*** Opening of DATA PROVIDED ***

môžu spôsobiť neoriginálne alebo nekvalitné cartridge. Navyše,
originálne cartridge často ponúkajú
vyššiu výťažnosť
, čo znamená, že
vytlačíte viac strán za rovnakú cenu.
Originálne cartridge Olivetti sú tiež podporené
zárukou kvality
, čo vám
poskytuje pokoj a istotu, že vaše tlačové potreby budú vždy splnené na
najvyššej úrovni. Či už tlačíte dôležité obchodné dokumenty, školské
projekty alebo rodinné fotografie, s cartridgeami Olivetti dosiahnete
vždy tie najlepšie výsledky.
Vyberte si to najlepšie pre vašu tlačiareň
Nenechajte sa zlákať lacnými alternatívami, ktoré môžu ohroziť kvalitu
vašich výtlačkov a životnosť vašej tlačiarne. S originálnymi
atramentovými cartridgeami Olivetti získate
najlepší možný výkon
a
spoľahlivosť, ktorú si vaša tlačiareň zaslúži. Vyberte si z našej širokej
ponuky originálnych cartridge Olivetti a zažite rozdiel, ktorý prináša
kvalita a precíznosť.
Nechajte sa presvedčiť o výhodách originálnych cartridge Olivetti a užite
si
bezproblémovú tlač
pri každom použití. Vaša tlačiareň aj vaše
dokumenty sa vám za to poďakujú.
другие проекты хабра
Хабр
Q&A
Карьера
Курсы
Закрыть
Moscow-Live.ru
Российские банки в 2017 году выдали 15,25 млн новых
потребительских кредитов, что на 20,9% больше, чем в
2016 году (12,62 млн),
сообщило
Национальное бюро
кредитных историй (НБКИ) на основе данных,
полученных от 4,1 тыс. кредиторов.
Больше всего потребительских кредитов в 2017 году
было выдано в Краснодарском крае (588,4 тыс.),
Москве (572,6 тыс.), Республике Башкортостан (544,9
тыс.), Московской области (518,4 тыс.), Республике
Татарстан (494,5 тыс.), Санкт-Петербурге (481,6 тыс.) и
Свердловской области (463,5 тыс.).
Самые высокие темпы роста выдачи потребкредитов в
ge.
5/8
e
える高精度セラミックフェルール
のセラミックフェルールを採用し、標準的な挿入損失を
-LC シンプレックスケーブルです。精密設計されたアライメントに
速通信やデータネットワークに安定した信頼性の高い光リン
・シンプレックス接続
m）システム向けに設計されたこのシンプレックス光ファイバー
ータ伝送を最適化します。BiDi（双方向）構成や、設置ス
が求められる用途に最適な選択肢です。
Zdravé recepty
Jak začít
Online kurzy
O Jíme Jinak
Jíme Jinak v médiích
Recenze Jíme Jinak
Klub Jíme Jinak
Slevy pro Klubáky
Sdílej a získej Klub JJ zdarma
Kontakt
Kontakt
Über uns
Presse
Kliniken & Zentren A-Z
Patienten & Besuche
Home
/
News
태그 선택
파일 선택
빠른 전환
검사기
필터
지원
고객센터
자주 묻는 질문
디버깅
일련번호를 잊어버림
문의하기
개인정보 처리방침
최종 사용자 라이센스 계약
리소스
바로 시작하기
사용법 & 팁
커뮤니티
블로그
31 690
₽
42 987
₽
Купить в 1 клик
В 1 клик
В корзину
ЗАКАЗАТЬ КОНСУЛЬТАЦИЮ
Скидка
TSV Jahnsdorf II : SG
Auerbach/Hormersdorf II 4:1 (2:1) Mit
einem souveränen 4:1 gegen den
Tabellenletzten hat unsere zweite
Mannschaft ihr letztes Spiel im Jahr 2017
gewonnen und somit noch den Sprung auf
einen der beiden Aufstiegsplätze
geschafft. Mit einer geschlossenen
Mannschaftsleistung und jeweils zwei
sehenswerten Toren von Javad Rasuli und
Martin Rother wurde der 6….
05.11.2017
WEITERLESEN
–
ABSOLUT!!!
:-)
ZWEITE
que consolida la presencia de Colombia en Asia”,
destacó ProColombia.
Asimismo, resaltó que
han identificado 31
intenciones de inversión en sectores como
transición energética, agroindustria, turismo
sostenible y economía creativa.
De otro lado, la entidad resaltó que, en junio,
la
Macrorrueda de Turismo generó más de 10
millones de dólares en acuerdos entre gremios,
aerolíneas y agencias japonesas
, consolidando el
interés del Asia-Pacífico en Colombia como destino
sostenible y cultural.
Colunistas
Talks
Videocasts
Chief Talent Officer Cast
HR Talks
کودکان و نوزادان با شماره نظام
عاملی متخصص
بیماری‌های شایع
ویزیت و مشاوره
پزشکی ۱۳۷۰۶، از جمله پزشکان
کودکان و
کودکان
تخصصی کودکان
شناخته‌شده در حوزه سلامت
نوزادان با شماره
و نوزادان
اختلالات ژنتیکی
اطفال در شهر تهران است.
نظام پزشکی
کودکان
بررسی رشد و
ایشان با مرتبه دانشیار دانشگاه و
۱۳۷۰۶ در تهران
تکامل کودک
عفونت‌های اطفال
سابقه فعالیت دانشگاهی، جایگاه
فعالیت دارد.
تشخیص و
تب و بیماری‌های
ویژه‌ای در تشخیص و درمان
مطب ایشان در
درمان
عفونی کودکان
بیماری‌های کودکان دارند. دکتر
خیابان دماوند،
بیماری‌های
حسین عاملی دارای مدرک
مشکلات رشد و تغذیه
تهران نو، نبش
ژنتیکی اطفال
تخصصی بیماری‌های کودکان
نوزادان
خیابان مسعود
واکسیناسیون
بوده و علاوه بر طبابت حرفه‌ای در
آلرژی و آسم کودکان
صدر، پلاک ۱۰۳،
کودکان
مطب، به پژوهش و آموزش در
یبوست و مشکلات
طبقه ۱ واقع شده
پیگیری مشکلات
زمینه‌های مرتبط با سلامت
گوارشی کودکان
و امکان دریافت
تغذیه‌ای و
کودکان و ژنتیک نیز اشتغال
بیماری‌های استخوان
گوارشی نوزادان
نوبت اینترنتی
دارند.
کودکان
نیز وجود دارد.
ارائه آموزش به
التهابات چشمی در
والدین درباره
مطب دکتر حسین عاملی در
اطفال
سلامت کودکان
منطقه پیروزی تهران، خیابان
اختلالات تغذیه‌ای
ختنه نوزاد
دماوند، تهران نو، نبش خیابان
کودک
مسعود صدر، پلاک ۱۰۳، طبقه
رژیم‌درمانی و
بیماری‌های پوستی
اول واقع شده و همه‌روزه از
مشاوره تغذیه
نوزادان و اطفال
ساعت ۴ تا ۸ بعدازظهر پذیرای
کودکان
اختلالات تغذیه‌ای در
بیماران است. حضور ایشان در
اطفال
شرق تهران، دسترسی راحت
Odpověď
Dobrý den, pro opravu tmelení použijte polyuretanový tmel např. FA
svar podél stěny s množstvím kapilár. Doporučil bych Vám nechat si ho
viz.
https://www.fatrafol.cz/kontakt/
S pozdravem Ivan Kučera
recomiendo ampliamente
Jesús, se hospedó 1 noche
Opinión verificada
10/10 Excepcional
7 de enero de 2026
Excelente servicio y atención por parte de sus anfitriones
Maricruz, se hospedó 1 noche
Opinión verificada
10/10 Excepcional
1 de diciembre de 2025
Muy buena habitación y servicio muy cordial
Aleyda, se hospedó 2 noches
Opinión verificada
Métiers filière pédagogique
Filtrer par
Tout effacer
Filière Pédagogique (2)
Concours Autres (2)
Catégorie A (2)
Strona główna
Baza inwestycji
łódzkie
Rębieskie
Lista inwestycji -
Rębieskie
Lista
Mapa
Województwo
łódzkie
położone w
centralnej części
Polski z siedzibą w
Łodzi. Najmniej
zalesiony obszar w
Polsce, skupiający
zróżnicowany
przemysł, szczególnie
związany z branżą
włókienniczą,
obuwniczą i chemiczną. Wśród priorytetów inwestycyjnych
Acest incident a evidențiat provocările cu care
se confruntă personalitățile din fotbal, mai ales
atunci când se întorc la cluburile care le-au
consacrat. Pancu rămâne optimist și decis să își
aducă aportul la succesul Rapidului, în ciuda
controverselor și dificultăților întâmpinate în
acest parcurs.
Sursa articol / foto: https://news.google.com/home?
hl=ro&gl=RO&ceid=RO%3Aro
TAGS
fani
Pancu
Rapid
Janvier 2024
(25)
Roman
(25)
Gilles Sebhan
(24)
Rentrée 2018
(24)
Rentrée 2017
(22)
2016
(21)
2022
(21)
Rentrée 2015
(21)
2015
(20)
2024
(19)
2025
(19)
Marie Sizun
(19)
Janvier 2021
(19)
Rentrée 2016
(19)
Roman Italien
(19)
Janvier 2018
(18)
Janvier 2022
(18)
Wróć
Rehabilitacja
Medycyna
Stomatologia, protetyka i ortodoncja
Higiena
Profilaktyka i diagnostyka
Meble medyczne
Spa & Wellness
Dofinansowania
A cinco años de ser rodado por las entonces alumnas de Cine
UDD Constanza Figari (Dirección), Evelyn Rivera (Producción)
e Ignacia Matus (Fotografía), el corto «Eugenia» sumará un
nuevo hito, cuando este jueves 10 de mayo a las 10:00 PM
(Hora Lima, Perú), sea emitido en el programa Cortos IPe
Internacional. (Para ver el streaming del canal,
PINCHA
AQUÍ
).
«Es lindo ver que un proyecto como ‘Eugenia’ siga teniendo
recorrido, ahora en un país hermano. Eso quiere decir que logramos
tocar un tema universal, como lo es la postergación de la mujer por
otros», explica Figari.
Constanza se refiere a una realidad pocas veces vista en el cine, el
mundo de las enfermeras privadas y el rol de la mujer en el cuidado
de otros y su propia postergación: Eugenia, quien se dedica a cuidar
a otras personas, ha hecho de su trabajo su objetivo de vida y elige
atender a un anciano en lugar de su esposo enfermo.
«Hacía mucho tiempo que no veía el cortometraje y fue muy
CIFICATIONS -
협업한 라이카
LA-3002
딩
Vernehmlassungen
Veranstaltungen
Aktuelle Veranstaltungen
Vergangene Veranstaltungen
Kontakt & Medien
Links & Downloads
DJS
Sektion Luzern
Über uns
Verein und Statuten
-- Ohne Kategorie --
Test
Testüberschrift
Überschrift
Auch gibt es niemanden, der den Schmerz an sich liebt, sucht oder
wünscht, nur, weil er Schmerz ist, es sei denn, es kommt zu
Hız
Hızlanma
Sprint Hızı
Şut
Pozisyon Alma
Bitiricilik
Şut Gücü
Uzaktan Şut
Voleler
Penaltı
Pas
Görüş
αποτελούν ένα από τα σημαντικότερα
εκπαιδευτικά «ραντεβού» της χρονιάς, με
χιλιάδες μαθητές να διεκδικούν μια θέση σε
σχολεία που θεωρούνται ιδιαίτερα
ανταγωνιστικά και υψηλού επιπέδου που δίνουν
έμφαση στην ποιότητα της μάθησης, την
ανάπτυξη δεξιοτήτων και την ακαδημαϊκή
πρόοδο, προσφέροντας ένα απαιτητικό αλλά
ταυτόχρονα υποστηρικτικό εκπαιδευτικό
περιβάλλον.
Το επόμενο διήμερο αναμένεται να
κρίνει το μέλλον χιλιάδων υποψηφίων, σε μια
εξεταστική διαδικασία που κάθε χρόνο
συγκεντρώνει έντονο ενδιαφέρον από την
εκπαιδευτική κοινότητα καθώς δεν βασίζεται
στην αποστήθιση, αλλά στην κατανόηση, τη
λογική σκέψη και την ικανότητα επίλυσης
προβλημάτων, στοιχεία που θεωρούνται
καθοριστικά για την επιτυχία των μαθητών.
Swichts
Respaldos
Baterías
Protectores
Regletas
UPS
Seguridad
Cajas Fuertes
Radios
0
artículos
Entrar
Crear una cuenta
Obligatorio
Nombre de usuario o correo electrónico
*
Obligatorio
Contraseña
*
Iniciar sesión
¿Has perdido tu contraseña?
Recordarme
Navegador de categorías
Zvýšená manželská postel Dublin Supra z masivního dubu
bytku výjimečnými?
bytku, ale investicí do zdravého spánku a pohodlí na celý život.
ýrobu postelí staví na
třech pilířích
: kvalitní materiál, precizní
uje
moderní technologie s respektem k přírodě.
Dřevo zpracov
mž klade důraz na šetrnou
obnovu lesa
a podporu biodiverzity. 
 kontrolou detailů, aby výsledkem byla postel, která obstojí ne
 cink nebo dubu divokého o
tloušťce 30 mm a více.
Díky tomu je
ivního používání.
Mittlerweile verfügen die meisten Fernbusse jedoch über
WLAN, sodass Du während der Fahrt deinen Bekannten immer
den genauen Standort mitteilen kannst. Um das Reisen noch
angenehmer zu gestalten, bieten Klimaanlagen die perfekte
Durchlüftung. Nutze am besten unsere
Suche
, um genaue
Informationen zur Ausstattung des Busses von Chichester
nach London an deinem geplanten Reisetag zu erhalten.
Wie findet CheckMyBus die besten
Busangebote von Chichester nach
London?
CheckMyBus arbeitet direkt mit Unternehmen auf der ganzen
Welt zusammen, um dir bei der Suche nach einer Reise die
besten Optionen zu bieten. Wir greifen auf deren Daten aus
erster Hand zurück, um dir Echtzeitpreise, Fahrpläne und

*** Close of DATA PROVIDED ***

## WHAT YOU NEED TO DO
Your answer should be the lines of the records that include the word "besten".

## RESULT OF THE EXERCISE
Durchlüftung. Nutze am besten unsere
Wie findet CheckMyBus die besten
besten Optionen zu bieten. Wir greifen auf deren Daten aus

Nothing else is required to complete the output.